Grouping datasets#
Now that we’ve explored how to effectively combined our data into a single DataFrame, we can explore a common set of operations for summarizing data based on shared characteristics. Let’s jump in with an example. Let’s say we have the following dataset that describes the number of car sales at a dealership over three years. In that time, there were 9 employees who each worked there for a year, and different years had different numbers of employees.
import pandas as pd
sales = pd.DataFrame(
data={
"employee": [
"Katrina",
"Guanyu",
"Jan",
"Roman",
"Jacqueline",
"Paola",
"Esperanza",
"Alaina",
"Egweyn",
],
"sales": [14, 17, 6, 12, 8, 3, 7, 15, 5],
"year": [2018, 2019, 2020, 2018, 2020, 2019, 2019, 2020, 2020],
}
)
sales
employee | sales | year | |
---|---|---|---|
0 | Katrina | 14 | 2018 |
1 | Guanyu | 17 | 2019 |
2 | Jan | 6 | 2020 |
3 | Roman | 12 | 2018 |
4 | Jacqueline | 8 | 2020 |
5 | Paola | 3 | 2019 |
6 | Esperanza | 7 | 2019 |
7 | Alaina | 15 | 2020 |
8 | Egweyn | 5 | 2020 |
We want to answer two questions:
What year was the best for the number of sales?

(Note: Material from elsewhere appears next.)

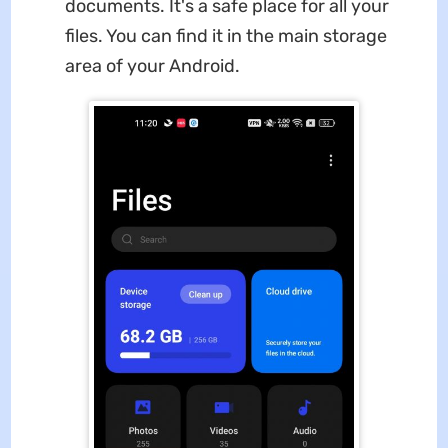
documents. It's a safe place for all your
files. You can find it in the main storage
area of your Android.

Which year was the best for the number of sales per employee?
Let’s start with Question 1. To answer this, we need to know how many sales there were in each year. We could do this manually, summing the values of sales for each year and reporting the results; but we couldn’t do this by hand practically if this list had 1 million entries in it. This is where the groupby
method shines.
Groupby:#
We can use a process that is facilitated by groupby
to (a) split the data into groups, (b) apply a function to the contents of each group independently, and then (c) combine the data back into a single DataFrame. The figure below shows how we can group by ‘year’, and sum the data from the ‘sales’ column, all in one simple expression.

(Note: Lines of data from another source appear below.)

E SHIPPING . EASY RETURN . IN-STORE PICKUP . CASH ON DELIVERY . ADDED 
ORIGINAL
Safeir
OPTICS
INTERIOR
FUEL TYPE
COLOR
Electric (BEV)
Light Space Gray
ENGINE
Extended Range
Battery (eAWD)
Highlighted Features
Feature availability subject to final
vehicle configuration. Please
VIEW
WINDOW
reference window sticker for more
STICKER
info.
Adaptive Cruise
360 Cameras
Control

sales_by_year = sales.groupby("year")["sales"].sum()
sales_by_year
year
2018 26
2019 27
2020 34
Name: sales, dtype: int64
From the data above, we can see that 2020 was clearly the best year for sales of the 3 years considered here.
Now let’s think through Question 2, above: which year was the best for the number of sales per employee? We need some additional data here. We need the data from Question 1 on the number of sales per year, but we also need to count how many employees there were each year:
employees_by_year = sales.groupby("year")["employee"].count()
employees_by_year
year
2018 2
2019 3
2020 4
Name: employee, dtype: int64
Now let’s combine these into a single DataFram. You don’t have to do this (in fact, programmatically there are often many ways of accomplishing your objective), but it will make the data easier to probe, especially if you had a larger dataset.
question_2_data = pd.merge(sales_by_year, employees_by_year, on="year", how="left")
question_2_data
sales | employee | |
---|---|---|
year | ||
2018 | 26 | 2 |
2019 | 27 | 3 |
2020 | 34 | 4 |
Now let’s compute the number of sales by employee:
question_2_data["sales_per_employee"] = (
question_2_data["sales"] / question_2_data["employee"]
)
question_2_data
sales | employee | sales_per_employee | |
---|---|---|---|
year | |||
2018 | 26 | 2 | 13.0 |
2019 | 27 | 3 | 9.0 |
2020 | 34 | 4 | 8.5 |
And there we have our answer to Question 2 - the best year for the number of sales by employee was 2018 even though the total number of sales in 2020 was higher.